Synthetics need a gentler hand. Polyester, nylon, and blends handle water well but can be sensitive to strong solvents, which may weaken or distort the fibers. Test any solvent on a hidden seam, keep contact brief, and lean on the soap and oil methods where you can. Acrylic knits in particular do not love acetone.

Delicates and acetate demand caution. Silk, wool, rayon, acetate, and triacetate can be ruined by the very products that save cotton. Acetone dissolves acetate and triacetate outright, and hot water and hard scrubbing damage silk and wool. For these, blot gently, test everything first, and when in doubt take the garment to a professional cleaner with a clear description of the paint.

Always defer to the care label. The little tag inside the collar or seam tells you the safe wash temperature and whether the fabric can be wet cleaned at all. A garment marked dry clean only should go to a professional rather than into your sink. Matching your method to the fabric prevents trading a paint stain for permanent damage.

Frequently asked questions

Can you get dried paint out of clothes?

Yes, in many cases. Dried latex paint can be scraped, soaked to soften, then treated with rubbing alcohol before laundering. Dried oil based paint needs a solvent like mineral spirits. The longer it has set and the more it was exposed to heat, the harder it gets, so older stains are less certain to come out fully.

Does rubbing alcohol remove paint from clothes?

Rubbing alcohol works well on dried latex and acrylic paint.

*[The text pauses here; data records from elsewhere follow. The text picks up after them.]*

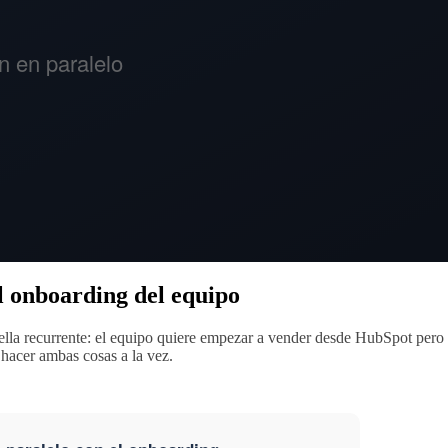
l onboarding del equipo
ella recurrente: el equipo quiere empezar a vender desde HubSpot pero la
 hacer ambas cosas a la vez.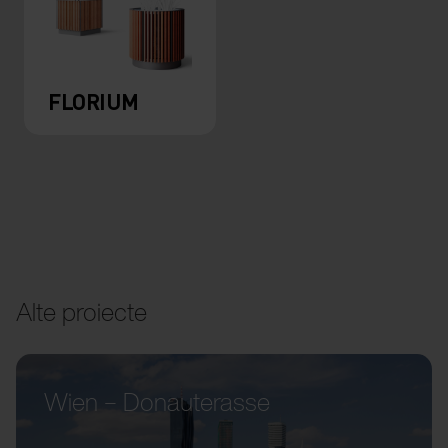
FLORIUM
Alte proiecte
Wien – Donauterasse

Dab it onto the stain, blot, and work from the outside in. It is less effective on oil based paint, which usually needs a true solvent such as mineral spirits or acetone instead.

Will paint come out of clothes after drying in the dryer?

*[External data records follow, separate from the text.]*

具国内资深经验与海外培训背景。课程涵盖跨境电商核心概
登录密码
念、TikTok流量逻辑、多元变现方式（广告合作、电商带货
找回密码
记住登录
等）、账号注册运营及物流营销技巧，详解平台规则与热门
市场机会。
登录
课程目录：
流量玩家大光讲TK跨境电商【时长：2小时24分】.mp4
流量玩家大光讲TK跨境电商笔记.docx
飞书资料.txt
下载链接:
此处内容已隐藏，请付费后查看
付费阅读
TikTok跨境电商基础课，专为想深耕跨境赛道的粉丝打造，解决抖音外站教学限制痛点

It is much harder. Dryer heat sets the stain, so it bonds tightly to the fibers. You can still try scraping, soaking, and treating with alcohol or solvent, but success is far from guaranteed. This is why you should always air dry until the stain is gone.

Does dish soap remove paint from clothes?

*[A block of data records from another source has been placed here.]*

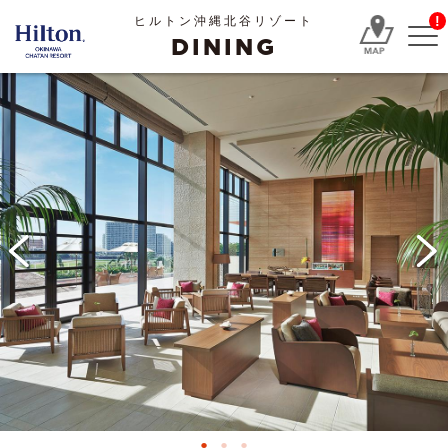
!
ヒルトン沖縄北谷リゾート
DINING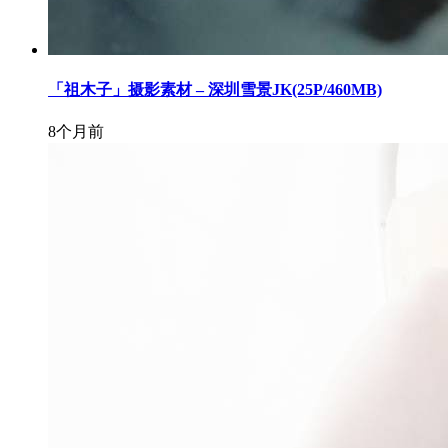
「祖木子」摄影素材 – 深圳雪景JK(25P/460MB)
8个月前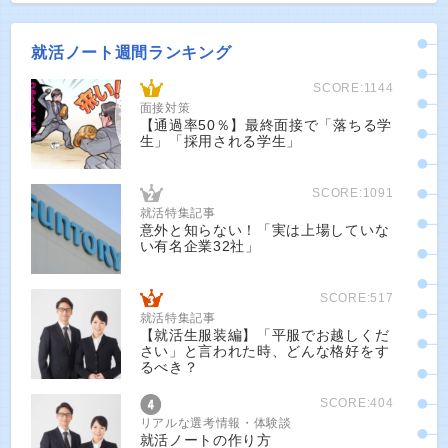
就活ノート週間ランキング
SCORE:1144
面接対策
【通過率50％】最終面接で「落ちる学
生」「採用される学生」
SCORE:1091
就活特集記事
意外と知らない！「実は上場していな
い有名企業32社」
SCORE:517
就活特集記事
【就活生服装編】「平服でお越しくだ
さい」と言われた時、どんな格好をす
るべき？
SCORE:404
リアルな選考情報・体験談
就活ノートの作り方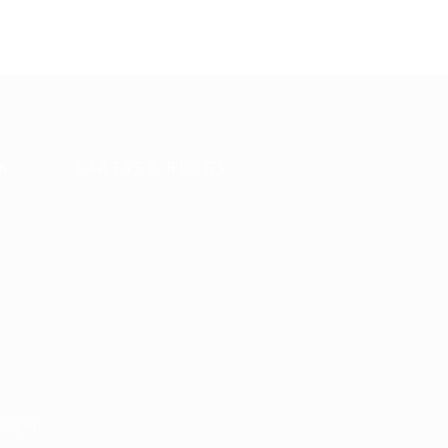
K
LAATSTE BLOGS
vragen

Dish soap is very effective on fresh latex paint because it cuts through the paint's binders. Work it into the stain, rinse, and repeat. For oil based paint, use dish soap after a solvent to remove the oily residue, then wash normally.

How do you get oil based paint out of clothes?

Blot up the excess, then apply a solvent such as mineral spirits, turpentine, or acetone with a clean cloth, blotting the paint out onto rags underneath. Test on a hidden seam first and never use acetone on acetate. Finish with dish soap and a wash.

Can a professional cleaner remove paint stains?

Often yes. Dry cleaners have stronger solvents and experience with delicate fabrics. If a garment is valuable, dry clean only, or the stain resists home methods, take it in and tell them exactly what type of paint caused the stain.